→ **Instructions for the task**:
Only one stretch of the material below is wanted: everything from the line containing "war er zu Fuß durch Rußland" down to the line containing "時，我們該如何喚醒潛藏於人性中另一股自覺與自決的力量：由「我」來", both ends included. Repeat it exactly and skip the pictures.

→ **Extracted entries**:
+ + + + + + +
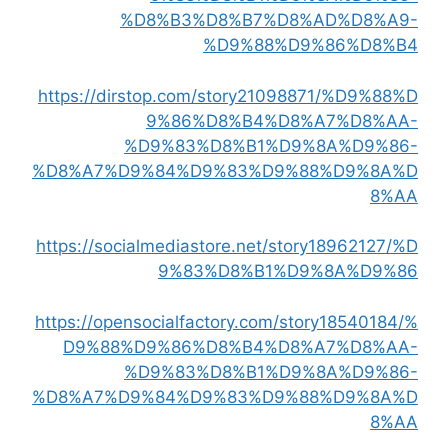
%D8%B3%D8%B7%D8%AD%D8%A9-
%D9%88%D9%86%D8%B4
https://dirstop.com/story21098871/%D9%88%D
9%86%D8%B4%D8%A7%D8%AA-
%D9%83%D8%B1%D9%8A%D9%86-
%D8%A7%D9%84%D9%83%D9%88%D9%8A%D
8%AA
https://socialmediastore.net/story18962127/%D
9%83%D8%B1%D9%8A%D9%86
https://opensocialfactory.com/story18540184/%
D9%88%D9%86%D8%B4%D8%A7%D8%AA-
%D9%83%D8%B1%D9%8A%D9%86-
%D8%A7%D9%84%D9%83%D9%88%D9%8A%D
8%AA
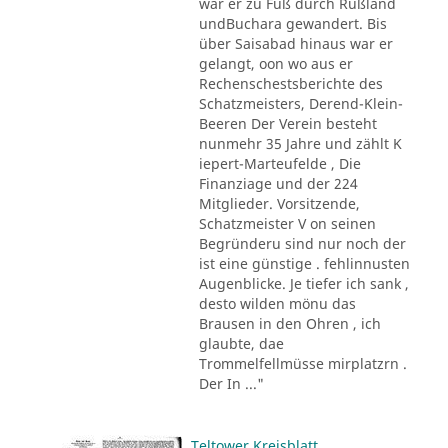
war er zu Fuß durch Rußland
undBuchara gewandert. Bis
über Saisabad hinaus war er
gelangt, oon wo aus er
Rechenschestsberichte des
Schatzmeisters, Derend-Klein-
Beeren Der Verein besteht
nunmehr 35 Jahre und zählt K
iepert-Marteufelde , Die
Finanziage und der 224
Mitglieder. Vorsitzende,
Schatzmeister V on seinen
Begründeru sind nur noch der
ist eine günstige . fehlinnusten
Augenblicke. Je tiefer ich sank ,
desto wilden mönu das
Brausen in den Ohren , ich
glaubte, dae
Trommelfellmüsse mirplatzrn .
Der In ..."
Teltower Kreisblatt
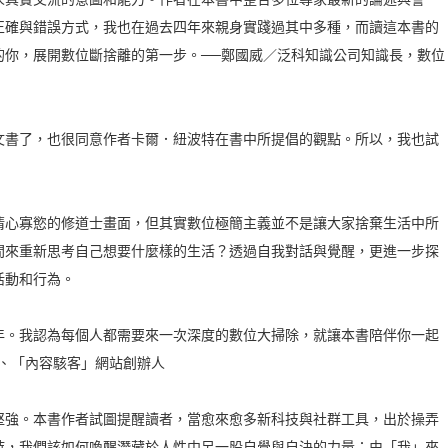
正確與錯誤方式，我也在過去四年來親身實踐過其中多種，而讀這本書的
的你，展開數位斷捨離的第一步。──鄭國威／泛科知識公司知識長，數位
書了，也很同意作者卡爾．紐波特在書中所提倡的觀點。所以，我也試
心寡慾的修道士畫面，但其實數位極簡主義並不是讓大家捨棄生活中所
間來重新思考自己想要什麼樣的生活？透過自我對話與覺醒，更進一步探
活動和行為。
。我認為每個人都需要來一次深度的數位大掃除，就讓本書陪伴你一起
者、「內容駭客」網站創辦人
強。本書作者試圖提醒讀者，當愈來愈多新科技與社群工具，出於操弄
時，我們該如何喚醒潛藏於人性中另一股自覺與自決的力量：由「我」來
+ + + + + + +
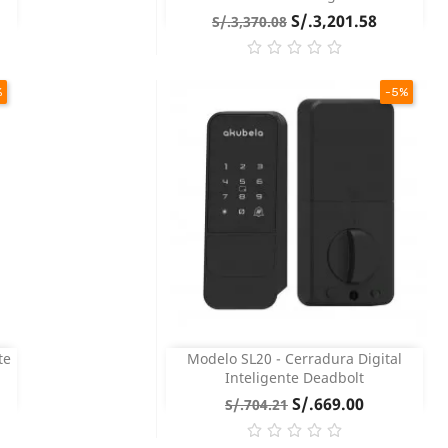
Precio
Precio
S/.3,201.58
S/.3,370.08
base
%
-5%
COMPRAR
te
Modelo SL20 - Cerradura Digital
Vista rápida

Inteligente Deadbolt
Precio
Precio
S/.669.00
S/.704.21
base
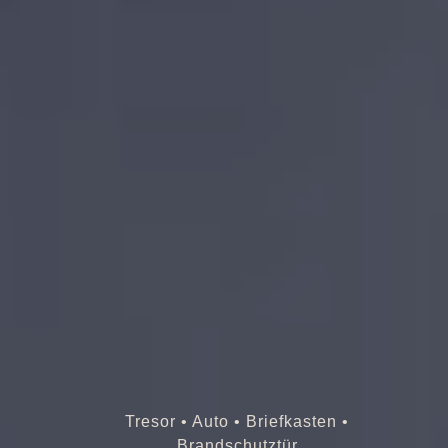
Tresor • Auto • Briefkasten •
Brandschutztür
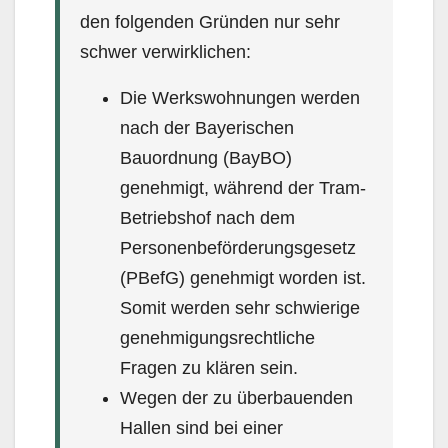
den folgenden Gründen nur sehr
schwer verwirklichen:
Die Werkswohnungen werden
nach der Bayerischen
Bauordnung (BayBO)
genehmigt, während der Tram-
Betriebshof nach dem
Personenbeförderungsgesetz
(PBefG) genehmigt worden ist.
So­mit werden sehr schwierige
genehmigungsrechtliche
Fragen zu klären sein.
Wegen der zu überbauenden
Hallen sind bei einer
+ + + + + + +
→ **Response to the exercise**:
war er zu Fuß durch Rußland
undBuchara gewandert. Bis
über Saisabad hinaus war er
gelangt, oon wo aus er
Rechenschestsberichte des
Schatzmeisters, Derend-Klein-
Beeren Der Verein besteht
nunmehr 35 Jahre und zählt K
iepert-Marteufelde , Die
Finanziage und der 224
Mitglieder. Vorsitzende,
Schatzmeister V on seinen
Begründeru sind nur noch der
ist eine günstige . fehlinnusten
Augenblicke. Je tiefer ich sank ,
desto wilden mönu das
Brausen in den Ohren , ich
glaubte, dae
Trommelfellmüsse mirplatzrn .
Der In ..."
Teltower Kreisblatt
正確與錯誤方式，我也在過去四年來親身實踐過其中多種，而讀這本書的
的你，展開數位斷捨離的第一步。──鄭國威／泛科知識公司知識長，數位
書了，也很同意作者卡爾．紐波特在書中所提倡的觀點。所以，我也試
心寡慾的修道士畫面，但其實數位極簡主義並不是讓大家捨棄生活中所
間來重新思考自己想要什麼樣的生活？透過自我對話與覺醒，更進一步探
活動和行為。
。我認為每個人都需要來一次深度的數位大掃除，就讓本書陪伴你一起
者、「內容駭客」網站創辦人
強。本書作者試圖提醒讀者，當愈來愈多新科技與社群工具，出於操弄
時，我們該如何喚醒潛藏於人性中另一股自覺與自決的力量：由「我」來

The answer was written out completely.